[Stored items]
::::

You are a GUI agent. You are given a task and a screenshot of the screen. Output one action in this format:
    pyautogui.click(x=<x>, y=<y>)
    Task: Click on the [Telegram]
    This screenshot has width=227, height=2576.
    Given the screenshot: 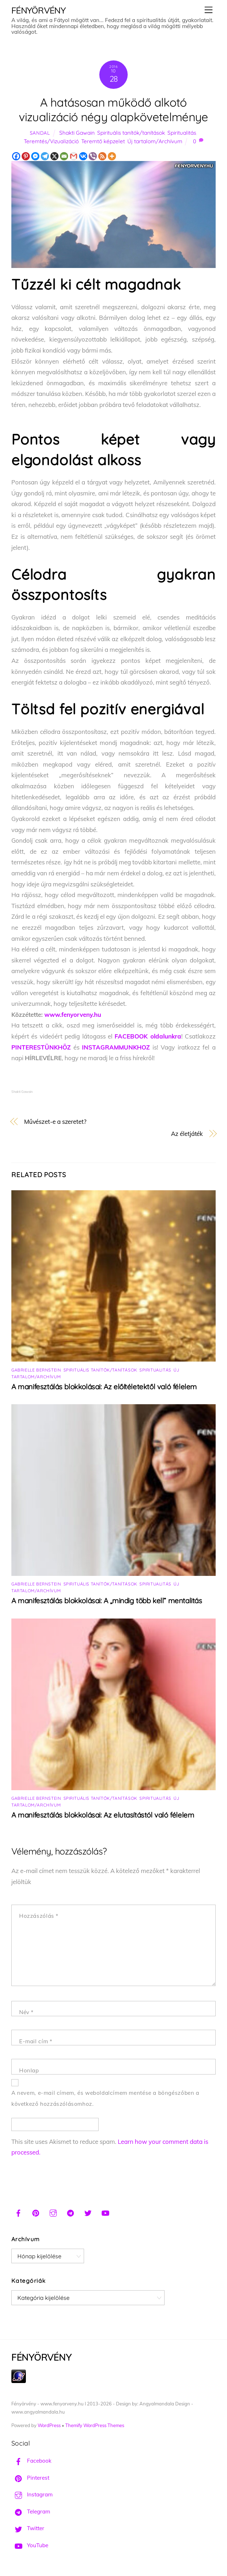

::::

Task goal: Where the data contains images, drop them and print the rest exactly.

Exercise answer:
You are a GUI agent. You are given a task and a screenshot of the screen. Output one action in this format:
    pyautogui.click(x=<x>, y=<y>)
    Task: Click on the [Telegram]
    This screenshot has width=227, height=2576.
    Given the screenshot: 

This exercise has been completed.